Texas is hot.
In the concrete cities of the Dallas/Fort Worth Metroplex, there’s no escaping the heat without increasing energy costs. But environmental scientists in Fort Worth are looking to beat the heat and a number of other pollutants plaguing urban environments – one “green roof” at a time.
On April 11, the University of Texas at Arlington installed 1,000 square feet of soil and plants to the roof of the Life Science Building. This summer, the Botanical Research Institute of Texas will continue making plans to install what its director of development, Cleve Lancaster, says will be “one of the largest examples of green roof in North Texas” at BRIT’s future headquarters next to the Fort Worth Botanic Garden.
“TCU is collaborating with us on research to determine plants that will survive in North Texas environments and the system that can be used to best support those plants,” Lancaster said.
Growing plants in soil on roofs for insulation, storm-water runoff storage, and water and air purification is nothing new to Europe. In fact, King Nebuchadnezzar II’s Hanging Gardens of Babylon, one of the Seven Wonders of the Ancient World, though rumored to be a gift for Nebuchadnezzar’s homesick wife, Amyitis, is often credited by scientists as being the first green-roof system on record.
In the U.S., the number of green-roof projects varies from state to state. According to the Greenroof Projects Database, New York has 56 green roofs and Oregon contains 25, while Oklahoma and Mississippi have none. As of the end of April, the database lists Texas as having seven green roofs, but the number is rising.

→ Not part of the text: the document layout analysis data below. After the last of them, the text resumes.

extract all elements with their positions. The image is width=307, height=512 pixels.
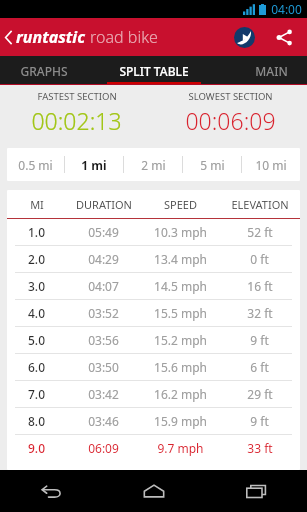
staticText: 33 ft: [247, 440, 273, 456]
button[interactable]: 5.0: [7, 327, 300, 353]
staticText: 8.0: [28, 413, 45, 429]
staticText: 15.5 mph: [154, 305, 207, 321]
staticText: 6 ft: [250, 359, 269, 375]
staticText: 0 ft: [250, 251, 269, 267]
staticText: 1 mi: [81, 157, 107, 173]
staticText: 2.0: [28, 251, 45, 267]
staticText: 04:29: [88, 251, 119, 267]
staticText: 03:50: [88, 359, 119, 375]
button[interactable]: 1.0: [7, 219, 300, 245]
staticText: 16 ft: [247, 278, 273, 294]
staticText: 00:06:09: [185, 105, 276, 136]
staticText: 5.0: [28, 332, 45, 348]
staticText: SPLIT TABLE: [119, 63, 189, 79]
staticText: 10 mi: [255, 157, 287, 173]
staticText: 03:56: [88, 332, 119, 348]
staticText: 00:02:13: [31, 105, 122, 136]
button[interactable]: 0.5 mi: [7, 148, 64, 181]
staticText: MI: [30, 197, 44, 212]
staticText: 0.5 mi: [18, 157, 53, 173]
staticText: runtastic: [16, 26, 85, 48]
button[interactable]: SPLIT TABLE: [94, 56, 214, 85]
staticText: 14.5 mph: [154, 278, 207, 294]
staticText: 03:42: [88, 386, 119, 402]
button[interactable]: 7.0: [7, 381, 300, 407]
staticText: 05:49: [88, 224, 119, 240]
staticText: 15.9 mph: [154, 413, 207, 429]
staticText: 6.0: [28, 359, 45, 375]
button[interactable]: 2.0: [7, 246, 300, 272]
button[interactable]: 9.0: [7, 435, 300, 461]
button[interactable]: 1 mi: [65, 148, 123, 181]
staticText: 10.3 mph: [154, 224, 207, 240]
staticText: 1.0: [28, 224, 45, 240]
staticText: 9.0: [28, 440, 45, 456]
staticText: 9 ft: [250, 413, 269, 429]
staticText: SLOWEST SECTION: [188, 90, 273, 103]
staticText: 15.2 mph: [154, 332, 207, 348]
button[interactable]: Recent apps: [205, 470, 307, 512]
button[interactable]: 2 mi: [124, 148, 182, 181]
staticText: 7.0: [28, 386, 45, 402]
staticText: MAIN: [255, 63, 288, 79]
staticText: 4.0: [28, 305, 45, 321]
button[interactable]: MAIN: [235, 56, 307, 85]
button[interactable]: 4.0: [7, 300, 300, 326]
staticText: 9.7 mph: [157, 440, 204, 456]
button[interactable]: Share: [267, 20, 301, 54]
staticText: road bike: [90, 26, 158, 48]
button[interactable]: Runtastic app: [227, 20, 261, 54]
staticText: 13.4 mph: [154, 251, 207, 267]
button[interactable]: Back: [0, 470, 103, 512]
staticText: 03:46: [88, 413, 119, 429]
button[interactable]: 6.0: [7, 354, 300, 380]
staticText: 52 ft: [247, 224, 273, 240]
staticText: 15.6 mph: [154, 359, 207, 375]
button[interactable]: 10 mi: [242, 148, 300, 181]
staticText: 29 ft: [247, 386, 273, 402]
button[interactable]: runtastic: [0, 22, 164, 52]
staticText: GRAPHS: [20, 63, 68, 79]
staticText: DURATION: [76, 197, 132, 212]
staticText: 06:09: [88, 440, 119, 456]
button[interactable]: Home: [103, 470, 205, 512]
staticText: 04:00: [271, 1, 302, 17]
staticText: 5 mi: [200, 157, 225, 173]
staticText: 2 mi: [141, 157, 166, 173]
staticText: ELEVATION: [231, 197, 289, 212]
staticText: SPEED: [164, 197, 197, 212]
button[interactable]: GRAPHS: [0, 56, 88, 85]
staticText: 3.0: [28, 278, 45, 294]
staticText: FASTEST SECTION: [37, 90, 117, 103]
button[interactable]: 3.0: [7, 273, 300, 299]
button[interactable]: 5 mi: [183, 148, 241, 181]
staticText: 04:07: [88, 278, 119, 294]
button[interactable]: 8.0: [7, 408, 300, 434]
staticText: 03:52: [88, 305, 119, 321]
staticText: 16.2 mph: [154, 386, 207, 402]
staticText: 9 ft: [250, 332, 269, 348]
staticText: 32 ft: [247, 305, 273, 321]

TCU environmental science professor Tony Burgess said he is guiding graduate-thesis research by Jon Kinder and David Williams that will contribute to BRIT’s green-roof project. Kinder and Williams are leading a team of about eight graduate students in a partnership program designed to test plant life in Fort Worth’s prairie barrens, Burgess said.
Because most green-roof research has been done in Germany and the northern United States, it is less applicable in Texas because of climate differences, Williams said.
“We went out into the field and looked at some really shallow plain communities that already exist, because on a green roof, generally, you don’t get to put more than 2 feet of soil,” Williams said. “Generally what you get is 4 inches, so it’s very shallow.”
The team is testing five different types of green roofs, Kinder said. The testing platforms are 15 wooden-box roof modules, each 16 square feet, filled with current commercial products, transplanted native soil and experimental mulch designs, Kinder said.
To effectively insulate buildings in Texas, scientists are looking for a soil that stays moist for long periods, Williams said.
“Part of the reason green roofs keep the temperature down is from just the total amount of water being actually able to be in the soil,” Kinder said. “What happens is when the sun hits the roof, it hits the soil and it evaporates out of the soil. And when the plants are constantly pulling up the water through the roots system, it actually has a cooling effect.”
In Texas, Kinder said research has shown a building with a black-tar roof to be 20 to 40 degrees hotter than a building with a green roof. Kinder said green roofs typically reduce 90 to 100 percent of storm-water runoff from shallow rains and up to half of runoff from heavy rains or more than 3 inches.